I was inspired to write this post when I was scrolling the other day, and came across a photo of a women’s booty in a bikini, in the mirror. The caption said something along the lines of I am a mother of three and my body has changed a lot, but I am finally starting to feel comfortable and confident again. Briefly looking through the comments, you could sense how mixed the response to the picture was. There were a lot of people supporting her, there was a ton of hate and body shaming (which is a whole other topic entirely), but the one comment that grabbed my attention said, “Love that you are confident, but not everything needs to be shared on social media.”
For some reason this one stood out the most, and it just rubbed me the wrong way.
For one, I don’t know her, but it probably took a lot of courage for this woman to post this photo. She probably wanted to show off her hard work & potentially motivate others. It’s frustrating to see someone get belittled or put down because of what they chose to post.

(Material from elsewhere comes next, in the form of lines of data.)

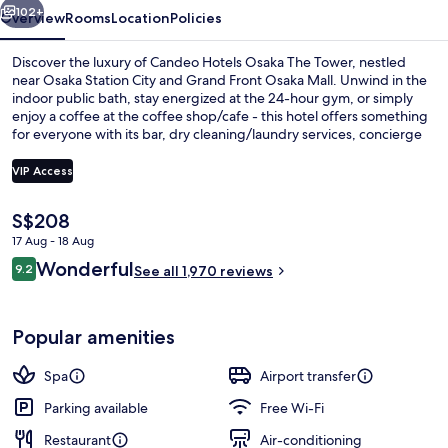
102+
Overview
Rooms
Location
Policies
Discover the luxury of Candeo Hotels Osaka The Tower, nestled
near Osaka Station City and Grand Front Osaka Mall. Unwind in the
indoor public bath, stay energized at the 24-hour gym, or simply
enjoy a coffee at the coffee shop/cafe - this hotel offers something
for everyone with its bar, dry cleaning/laundry services, concierge
services and luggage storage.
VIP Access
The
S$208
Bar (on property)
current
17 Aug - 18 Aug
price
Reviews
Wonderful
9.2
is
See all 1,970 reviews
9.2 out of 10
S$208
Popular amenities
Spa
Airport transfer
Parking available
Free Wi-Fi
Restaurant
Air-conditioning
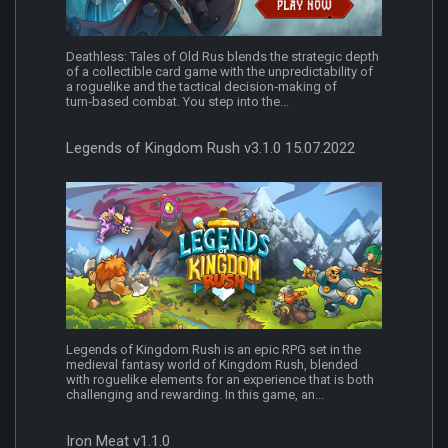
Deathless: Tales of Old Rus blends the strategic depth
of a collectible card game with the unpredictability of
a roguelike and the tactical decision‑making of
turn‑based combat. You step into the...
Legends of Kingdom Rush v3.1.0 15.07.2022
Legends of Kingdom Rush is an epic RPG set in the
medieval fantasy world of Kingdom Rush, blended
with roguelike elements for an experience that is both
challenging and rewarding. In this game, an...
Iron Meat v1.1.0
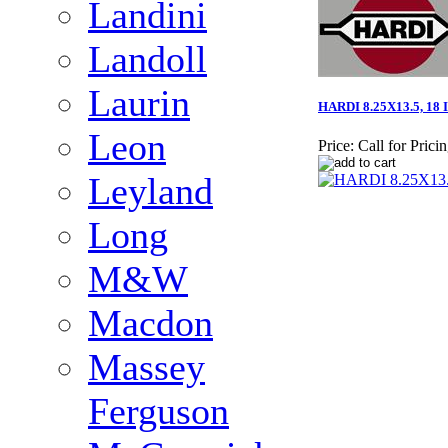
Landini
Landoll
Laurin
HARDI 8.25X13.5, 18
Leon
Price:
Call for Prici
Leyland
Long
M&W
Macdon
Massey
Ferguson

I personally am someone who is extremely open about my life. I talk about my fitness journey, my insecurities, my career struggles, my relationships, what I eat… pretty much everything. I like sharing. I always have. When I was younger, I was the “look at me” kid with my parents, family, and their friends and that interest in public attention and performance never really went away. Over the years I have channeled that “look at me, mom” energy into something different. I share a lot now, not for attention… but for connection. The whole reason I have this platform, and what fuels my passion as a trainer and health coach is the desire to inspire and connect with other humans. I want to show people my struggles, my confidence, my happiness, and so many other parts of my lifestyle as a form of motivation for others. I post to open a dialogue with my followers that I, or others, can potentially learn from. I share in hopes that someone else might benefit from my story by gaining a new perspective, or by taking a piece of advice, or simply by just relating to me and feeling a little less alone in a similar struggle.
In the past, I have had friends say, “You post too much.” And I have had family ask why I am sharing personal information. I have even had boyfriends and people I was dating be uncomfortable with the way that I use my social media. But guess what? I kept doing what I do because this is my life, not anyone else’s. I get to choose what I do and don’t do; or post and not post. Yes, there are absolutely some things that I keep private. There are parts of me that I keep for myself and there are things that I share only with my partner or my inner circle. But, the things that I do share, regardless of what others think, isn’t too much. Because it is normal and authentic to me and to who I am.
Just because you, from your vantage point of the world, believe that someone is “doing too much” or “sharing too much,” doesn’t give you any right to make someone feel bad for posting whatever the hell they want to post. You may personally not want to share things about your daily life. You might want to keep your successes a little more private. You may not want to show your body off. And you might only want to post once in a blue moon. Guess what.... THAT’S OKAY!! You are completely entitled to your opinion. But your opinion does not put you in a position to shame others for sharing a lot or for posting the things that you, yourself, would not share.
Moral of the story is live and let live. We all have different preferences, opinions, and ways of using social media. Sure, not everything needs to be shared, but that determination of what does and doesn’t get posted is an individual choice that shouldn’t be criticized. Plus, if you really are bothered by what someone is posting, or how they are using social media, you don't have to follow them.